- [Your goal]: Copy exactly the lines of the records below, and only those lines, beginning with the line that contains "Témoignages" and ending with the line that contains "e dans la Sarthe".

Records drawn from a dataset:
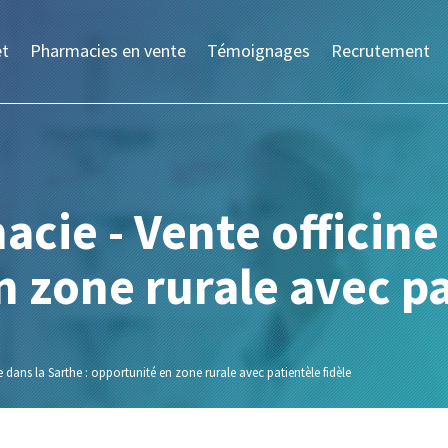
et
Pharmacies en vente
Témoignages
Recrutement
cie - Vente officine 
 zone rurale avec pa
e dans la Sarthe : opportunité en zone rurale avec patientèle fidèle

* * *

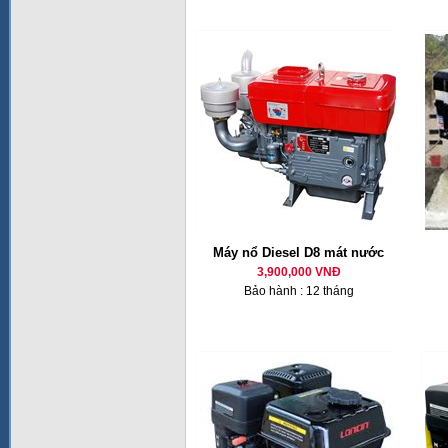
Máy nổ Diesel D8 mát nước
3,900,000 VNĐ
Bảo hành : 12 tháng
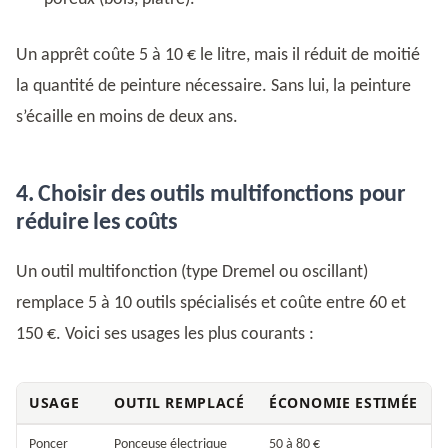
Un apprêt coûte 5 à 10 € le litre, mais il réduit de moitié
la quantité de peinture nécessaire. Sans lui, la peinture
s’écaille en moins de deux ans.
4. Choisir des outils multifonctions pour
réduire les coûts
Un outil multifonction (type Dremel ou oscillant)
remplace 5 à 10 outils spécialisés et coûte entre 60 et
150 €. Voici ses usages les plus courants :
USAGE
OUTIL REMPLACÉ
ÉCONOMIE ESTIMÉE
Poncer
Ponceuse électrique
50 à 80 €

- [Solved problem]:
Témoignages
Recrutement
cie - Vente officine 
 zone rurale avec pa
e dans la Sarthe : opportunité en zone rurale avec patientèle fidèle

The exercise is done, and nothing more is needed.